Hemorrhagic contusions are often the most visible lesions following traumatic brain injury. However, the incidence, location, and natural history of traumatic parenchymal hemorrhage and its impact on neurological outcome have been understudied. The authors sought to examine the location and longitudinal evolution of traumatic parenchymal hemorrhage and its association with cognitive outcome.

METHODS

Sixteen patients with hemorrhagic contusions due to acceleration-deceleration injuries underwent MRI in the acute (mean 6.3 days postinjury) and chronic (mean 192.9 days postinjury) phases. ImageJ was used to generate GRE and FLAIR volumes. To account for the effect of head-size variability across individuals, the authors calculated each patient's total brain tissue volume using SIENAX. GRE and FLAIR volumes were normalized to the total brain tissue volume, and values for absolute and percent lesion volume and total brain volume change were generated. Spearman's rank correlations were computed to determine associations between neuroimaging and 6-month postinjury neuropsychological testing of attention (Symbol Digit Modalities Test [SDMT], oral [O] and written [W] versions), memory (Selective Reminding Test, total learning and delayed recall), and executive function (Trail Making Test Part B [TMT-B]).

RESULTS

The patients' mean age was 31.4 ± 14.0 years and their mean Glasgow Coma Scale score at admission was 7.9 ± 2.8. Lesions were predominantly localized to the frontal (11 lesions) and temporal (9 lesions) lobes. The average percent reductions in GRE and FLAIR volumes were 44.2% ± 46.1% and 80.5% ± 26.3%, respectively. While total brain and frontal lesion volumes did not correlate with brain atrophy, larger temporal lobe GRE and FLAIR volumes were associated with larger volumes of atrophy (GRE: acute, −0.87, p < 0.01, chronic, −0.78, p < 0.01; FLAIR: acute, −0.81, p < 0.01, chronic, −0.88, p < 0.01). Total percent volume change of GRE lesions correlated with TMT-B (0.53, p < 0.05) and SDMT-O (0.62, p < 0.05) scores. Frontal lobe lesion volume did not correlate with neuropsychological outcome. However, robust relationships were seen in the temporal lobe, with larger acute temporal lobe GRE volumes were associated with worse scores on both oral and written versions of the SDMT (SDMT-W, −0.85, p < 0.01; SDMT-O, −0.73, p < 0.05).
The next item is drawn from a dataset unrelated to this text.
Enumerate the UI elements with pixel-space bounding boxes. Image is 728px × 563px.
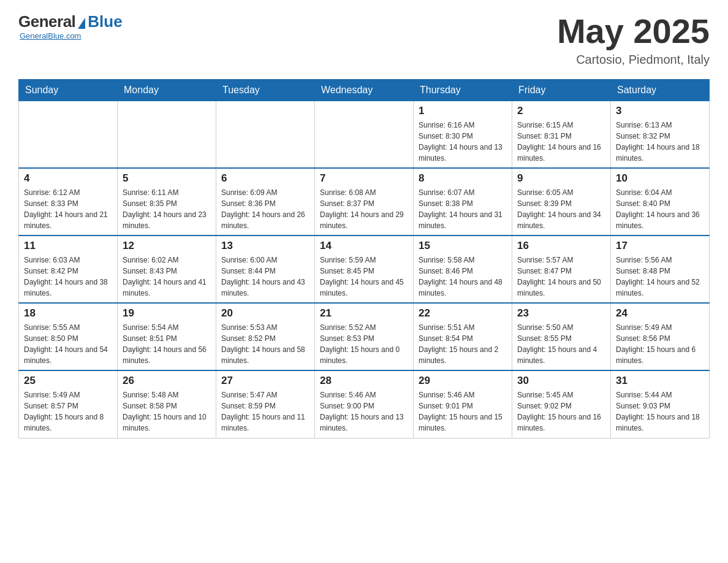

Larger absolute change in temporal GRE volume was strongly associated with worse SDMT scores (SDMT-W, 0.88, p < 0.01; SDMT-O, 0.75, p < 0.05). The same relationships were also seen between temporal FLAIR lesion volumes and neuropsychological outcome.

CONCLUSIONS

Traumatic parenchymal hemorrhages are largely clustered in the frontal and temporal lobes, and significant residual blood products are present at 6 months postinjury, a potential source of ongoing secondary brain injury. Neuropsychological outcome is closely tied to lesion volume size, particularly in the temporal lobe, where larger GRE and FLAIR volumes are associated with more brain atrophy and worse SDMT scores. Interestingly, larger volumes of hemorrhage resorption were associated with worse SDMT and TMT-B scores, suggesting that the initial tissue damage had a lasting impact on attention and executive function.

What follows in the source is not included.